Fig. 138.—Monoplan Bertrand (Vu par l'arrière).

Si les types d'aéroplanes maîtres de l'air en 1910, ne diffèrent guère de ceux de 1909 et restent à peu de chose près les créations des mêmes constructeurs,—ou de leurs imitateurs,—en revanche, les résultats acquis en 1910 laissent bien loin en arrière les prouesses de 1909.

Même en négligeant toutes les épreuves de second ordre pour considérer seulement,—afin d'abréger,—les principaux bonds de l'aviation, il faut presque chaque mois enregistrer des progrès surprenants.

Le 7 janvier, Latham (sur monoplan Antoinette), à Mourmelon-le-Grand, atteint 1.100 mètres d'altitude par un vent de 15 mètres à la seconde.

Le monde de l'aviation est encore enthousiasmé de cette merveilleuse ascension impossible à prévoir, stupéfiante, lorsqu'il apprend, presque avec incrédulité, qu'à Los Angelès, en Californie, Paulhan, sur biplan Voisin, s'est élevé, le 13 janvier, à 1.269 mètres!

Au commencement de mars 1910, Farman, à Mourmelon, avie pendant 1 h. 2' 25" avec deux passagers.

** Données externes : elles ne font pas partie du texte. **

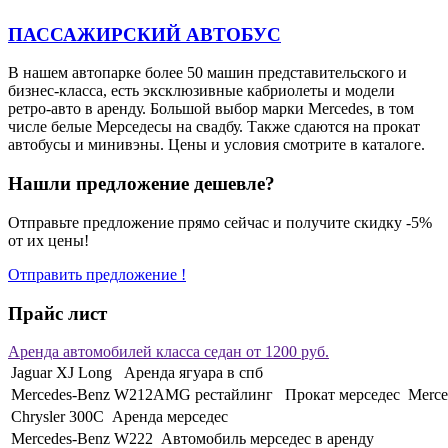
ПАССАЖИРСКИЙ АВТОБУС
В нашем автопарке более 50 машин представительского и
бизнес-класса, есть эксклюзивные кабриолеты и модели
ретро-авто в аренду. Большой выбор марки Mercedes, в том
числе белые Мерседесы на свадбу. Также сдаются на прокат
автобусы и минивэны. Цены и условия смотрите в каталоге.
Нашли предложение дешевле?
Отправьте предложение прямо сейчас и получите скидку -5%
от их цены!
Отправить предложение !
Прайс лист
Аренда автомобилей класса седан от 1200 руб.
Jaguar XJ Long Аренда ягуара в спб
Mercedes-Benz W212AMG рестайлинг Прокат мерседес Merc
Chrysler 300С Аренда мерседес
Mercedes-Benz W222 Автомобиль мерседес в аренду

Le 8 avril, à Bouy, le pilote belge Kinet, évolue pendant presque deux heures vingt minutes (2 h. 19' 4") avec M. Labedef, membre, de l'Aéro-Club de Russie, émerveillé.

En mai, Paulhan gagne le prix du Daily Mail, Londres-Manchester, 300 kilomètres.

Un peu moins d'un mois plus tard, le 2 juin, l'aviateur anglais Rolls fait la traversée de la Manche, aller et retour sans escale!